BERT-based Models for Keyword Extraction from Arabic Scientific Articles

BABAYİĞİT, BİLAL; Sattuf, Hamza; Abubaker, Mohammed

doi:10.1145/3761805

BERT-based Models for Keyword Extraction from Arabic Scientific Articles

BABAYİĞİT B., Sattuf H., Abubaker M.

ACM TRANSACTIONS ON ASIAN AND LOW-RESOURCE LANGUAGE INFORMATION PROCESSING, cilt.24, sa.10, 2025 (SCI-Expanded, Scopus)

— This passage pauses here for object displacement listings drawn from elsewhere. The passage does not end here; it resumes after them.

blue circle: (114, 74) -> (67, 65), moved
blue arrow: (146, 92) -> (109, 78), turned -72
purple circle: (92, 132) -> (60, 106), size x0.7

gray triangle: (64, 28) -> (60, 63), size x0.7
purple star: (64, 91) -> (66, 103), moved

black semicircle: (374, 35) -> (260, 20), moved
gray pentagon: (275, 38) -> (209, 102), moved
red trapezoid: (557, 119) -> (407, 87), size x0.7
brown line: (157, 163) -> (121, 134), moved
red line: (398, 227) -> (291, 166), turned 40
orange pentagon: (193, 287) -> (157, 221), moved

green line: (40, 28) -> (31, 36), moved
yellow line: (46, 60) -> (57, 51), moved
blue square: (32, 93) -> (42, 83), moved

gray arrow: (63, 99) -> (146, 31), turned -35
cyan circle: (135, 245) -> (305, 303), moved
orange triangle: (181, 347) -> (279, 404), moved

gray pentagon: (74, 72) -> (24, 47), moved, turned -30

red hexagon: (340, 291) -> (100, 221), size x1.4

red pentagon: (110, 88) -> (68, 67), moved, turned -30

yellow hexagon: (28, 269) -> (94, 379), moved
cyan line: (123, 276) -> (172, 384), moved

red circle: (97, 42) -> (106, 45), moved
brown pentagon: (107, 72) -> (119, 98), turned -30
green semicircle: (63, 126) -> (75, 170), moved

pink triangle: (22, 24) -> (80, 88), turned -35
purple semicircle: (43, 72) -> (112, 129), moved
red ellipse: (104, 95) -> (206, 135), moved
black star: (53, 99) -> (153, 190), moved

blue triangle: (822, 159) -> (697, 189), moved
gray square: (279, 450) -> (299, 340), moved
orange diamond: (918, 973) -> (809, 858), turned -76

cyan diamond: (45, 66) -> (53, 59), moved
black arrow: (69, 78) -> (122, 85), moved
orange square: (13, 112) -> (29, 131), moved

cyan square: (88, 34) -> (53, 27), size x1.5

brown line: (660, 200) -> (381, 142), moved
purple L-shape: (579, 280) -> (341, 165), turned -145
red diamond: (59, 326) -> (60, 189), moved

Yayın Türü: Makale / Tam Makale
Cilt numarası: 24 Sayı: 10
Basım Tarihi: 2025
Doi Numarası: 10.1145/3761805
Dergi Adı: ACM TRANSACTIONS ON ASIAN AND LOW-RESOURCE LANGUAGE INFORMATION PROCESSING
Derginin Tarandığı İndeksler: Science Citation Index Expanded (SCI-EXPANDED), Scopus
Erciyes Üniversitesi Adresli: Evet

Özet

Keywords at the beginning of research articles are crucial for conveying the content and main ideas of academic works. They serve as essential tools for researchers to efficiently search for relevant topics. The integration of traditional natural language processing (NLP) techniques with modern deep learning methods has significantly advanced keyword extraction across various languages. However, extracting keywords from Arabic research poses unique challenges due to the language's complex morphology, rich semantics, and a scarcity of available resources. This study aims at identifying and analyzing keywords in a sample of studies from 480 peer-reviewed Arabic journals across diverse scientific fields, leading to the development of a specialized dataset for Arabic keyword extraction. The dataset comprises 38,728 records, each containing abstract and authors-specified keywords. We utilized this novel dataset to train and evaluate several BERT-based models tailored for the Arabic language, including bertBaseArabic, bertBaseQarib, camelBERT, multidialect-BERT, and baseAraBERT. Prior to training, the dataset underwent comprehensive pre-processing, including data cleaning, lemmatization, and binary tagging. The keyword extraction task was transformed into a binary classification problem, where tokens were labeled as either keywords or non-keywords, simplifying the learning process. Experimental results indicate that the bertBaseQarib model achieved the highest performance, with an F1-score of 0.951, precision of 0.968, and recall of 0.940. This study highlights the effectiveness of BERT-based models in Arabic keyword extraction and emphasizes the importance of large, diverse datasets in achieving robust NLP outcomes. Future work will focus on expanding the dataset and optimizing model architectures for even better performance.